I think someone is mad....


----------



## BtoVin83 (Jan 10, 2018)

Damn, I've had my thirty years and never lubed it yet. I'm not letting my mill log on and see this post.


----------



## Holescreek (Jan 10, 2018)

My RF30 was purchased in 1991 by my uncle. I converted it to CNC around 2005.  AFAIK the bearings have never been out of the spindle for service.  When you dig back onto yours, post the bearing numbers in case I need them in another 90 days.


----------



## Holescreek (Jan 10, 2018)

I run my RF30 pretty hard a couple times a month with the spindle RPM maxed, driving a carbide 4-flute end mill to cut the contour of a 1/2" tall stack of mild steel.  After my last post tonight I did a little research on this topic.  There is no mention of servicing spindle bearings in the online RF30 PDF manual, but it did give the bearing numbers in the parts list.  I figure some day mine will need replacing and was surprised that all four bearings can be replaced for about $60.

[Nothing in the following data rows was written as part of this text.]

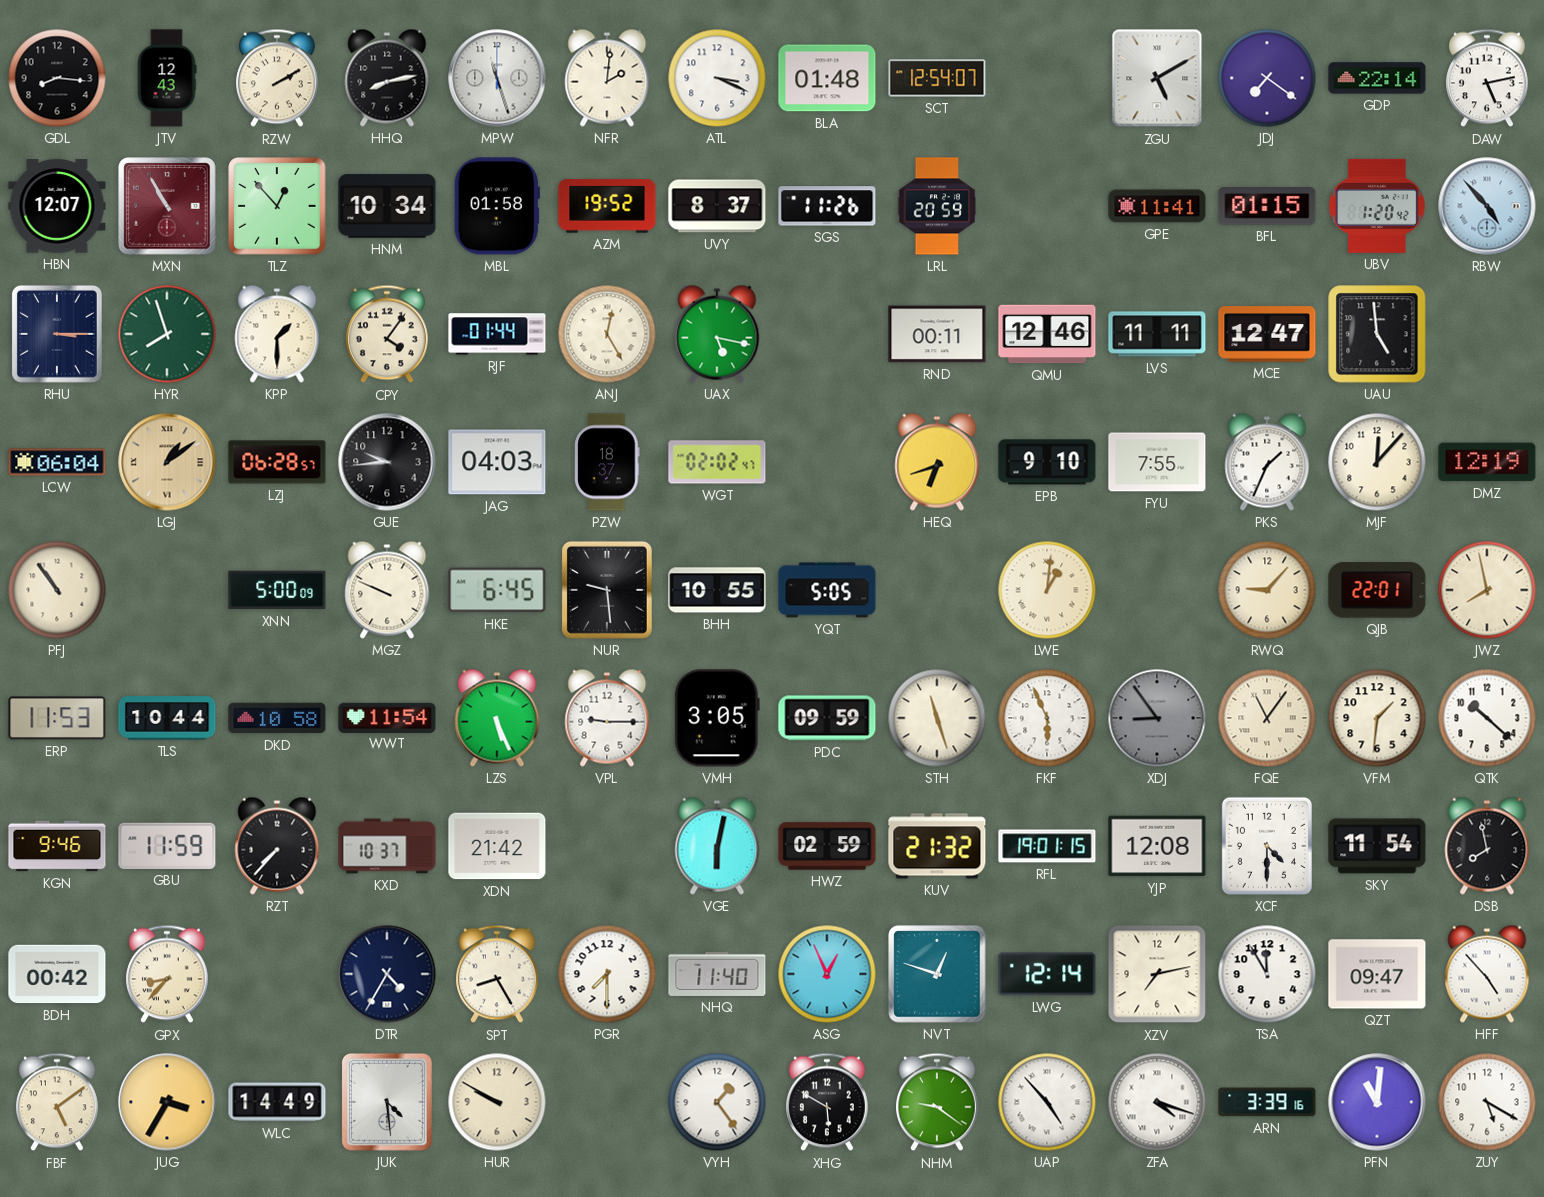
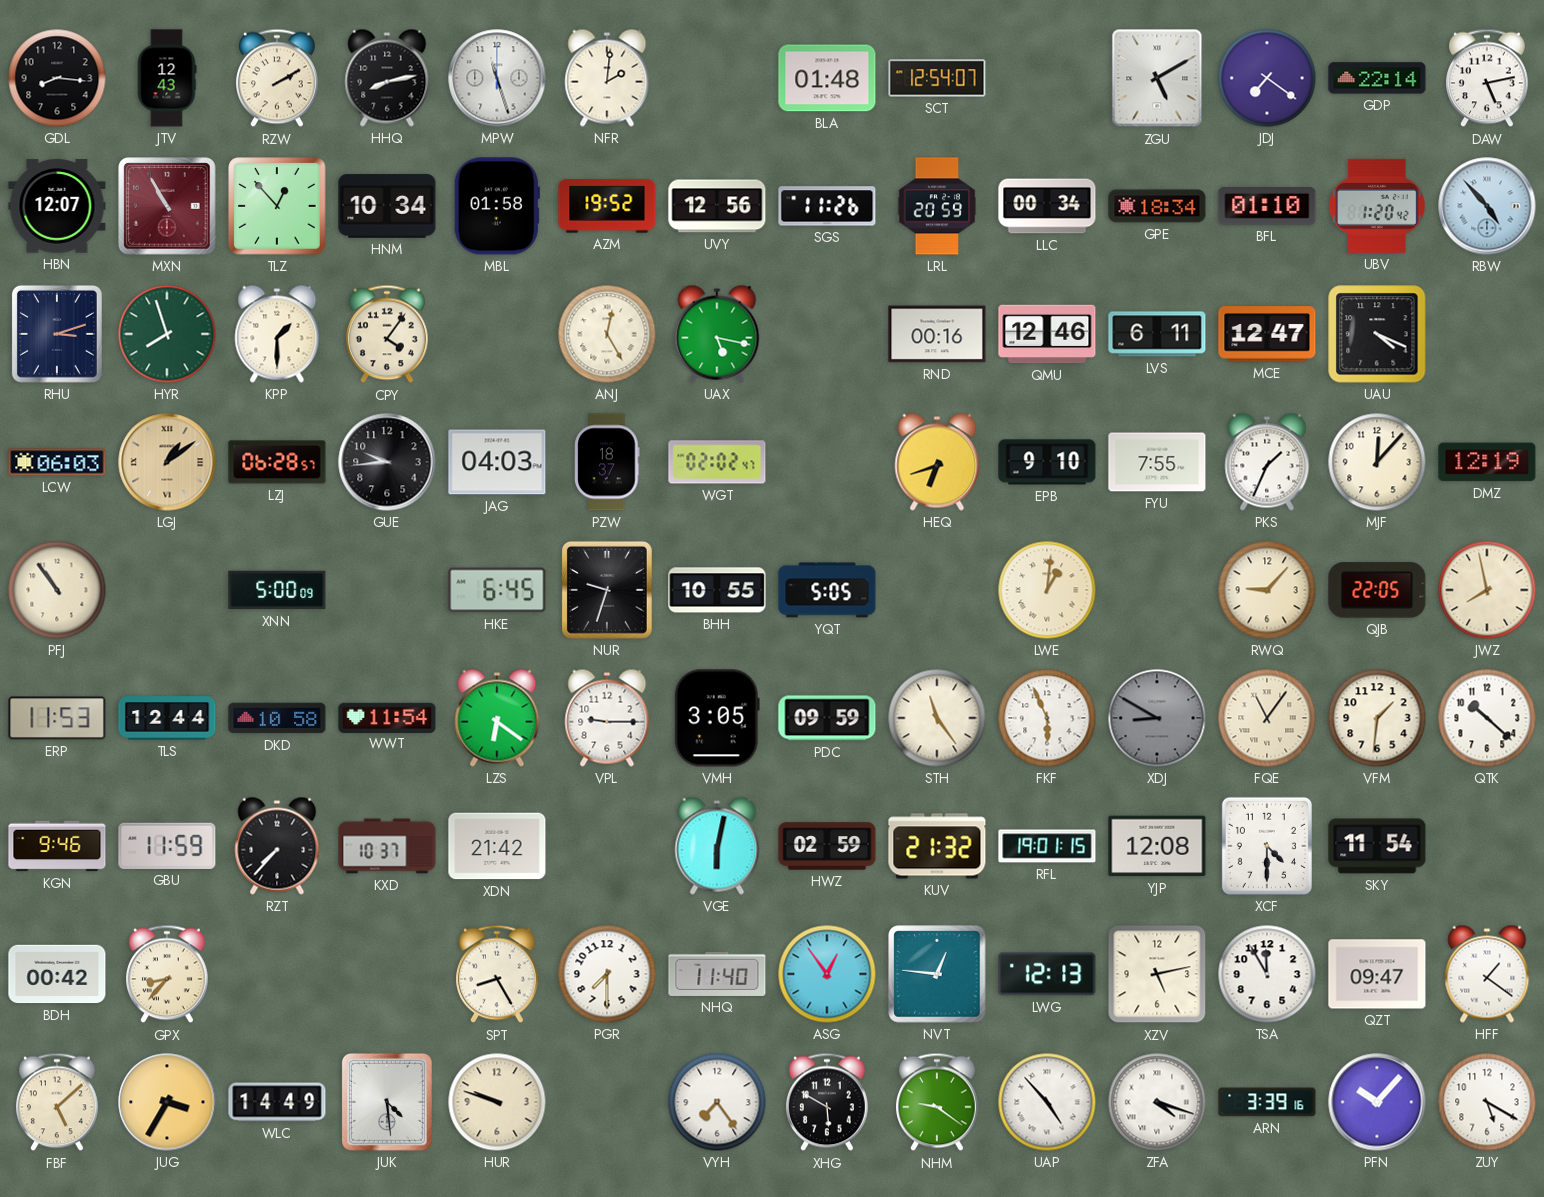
ATL: 3:19 -> none
UVY: 8:37 -> 12:56
LLC: none -> 00:34
GPE: 11:41 -> 18:34
BFL: 01:15 -> 01:10
RHU: 3:15 -> 3:12
RJF: 01:44 -> none
RND: 00:11 -> 00:16
LVS: 11:11 -> 6:11
UAU: 4:59 -> 4:19
LCW: 06:04 -> 06:03
MGZ: 9:49 -> none
NUR: 9:29 -> 9:33
QJB: 22:01 -> 22:05
TLS: 10:44 -> 12:44
LZS: 5:26 -> 6:21
STH: 11:27 -> 11:24
XDJ: 8:54 -> 8:50
DSB: 7:58 -> none
DTR: 4:35 -> none
ASG: 12:56 -> 12:54
NVT: 12:48 -> 12:46
LWG: 12:14 -> 12:13
XZV: 7:13 -> 5:13
HFF: 4:53 -> 1:21
FBF: 5:09 -> 5:08
HUR: 9:50 -> 9:48
VYH: 1:24 -> 7:24
PFN: 11:01 -> 10:07
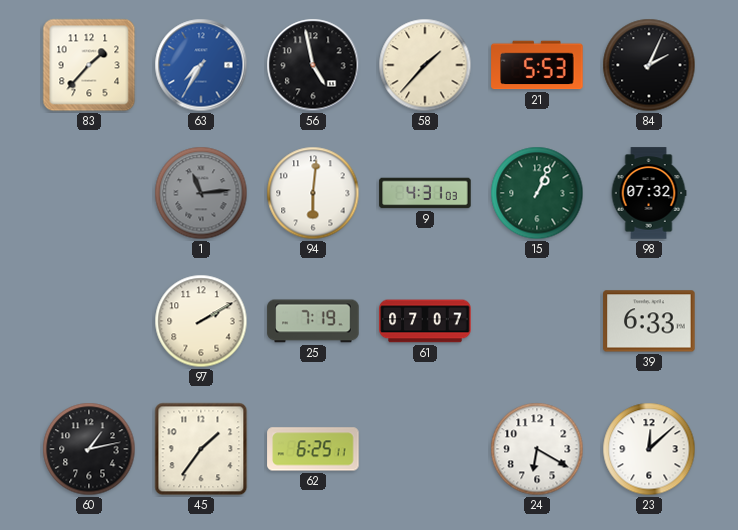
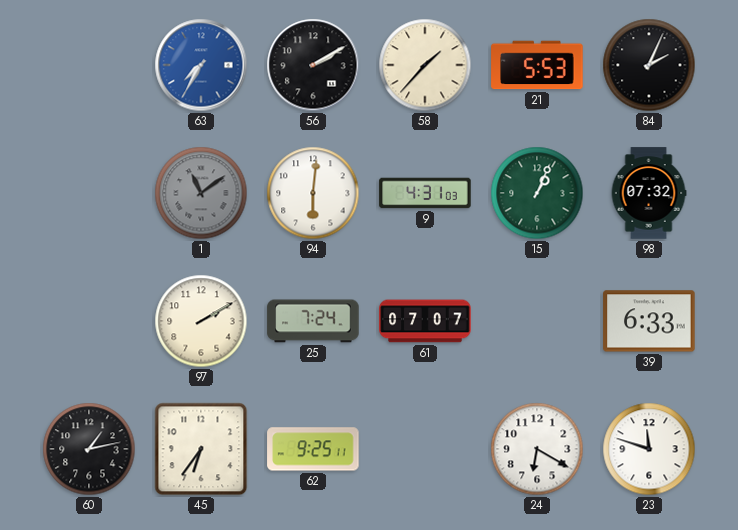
83: 1:37 -> none
56: 4:58 -> 2:10
1: 11:14 -> 11:09
25: 7:19 -> 7:24
45: 1:36 -> 6:36
62: 6:25 -> 9:25
23: 12:08 -> 11:48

I lubricate the RF30 bearings by squirting spindle oil in the top of the spindle shaft and through the viewing window where I can see the spindle rotating inside the housing (by the taper key slot) about once a month.  This provides flow-through lubrication like my Bridgeports, and leaves oil all over the table mounted fixture.  I'm guessing someone used grease in the OP's spindle bearings.


----------



## mikey (Jan 11, 2018)

May I suggest you consider changing to sealed angular contact bearings in the spindle and sealed deep groove bearings in the drive sleeve and forgo the bearing maintenance altogether?


----------



## Whyemier (Jan 11, 2018)

I will check my manaul again. Mayhap I was thinking of another item and got confused about the 90 days


----------



## Holescreek (Jan 11, 2018)

mikey said:


> May I suggest you consider changing to sealed angular contact bearings in the spindle and sealed deep groove bearings in the drive sleeve and forgo the bearing maintenance altogether?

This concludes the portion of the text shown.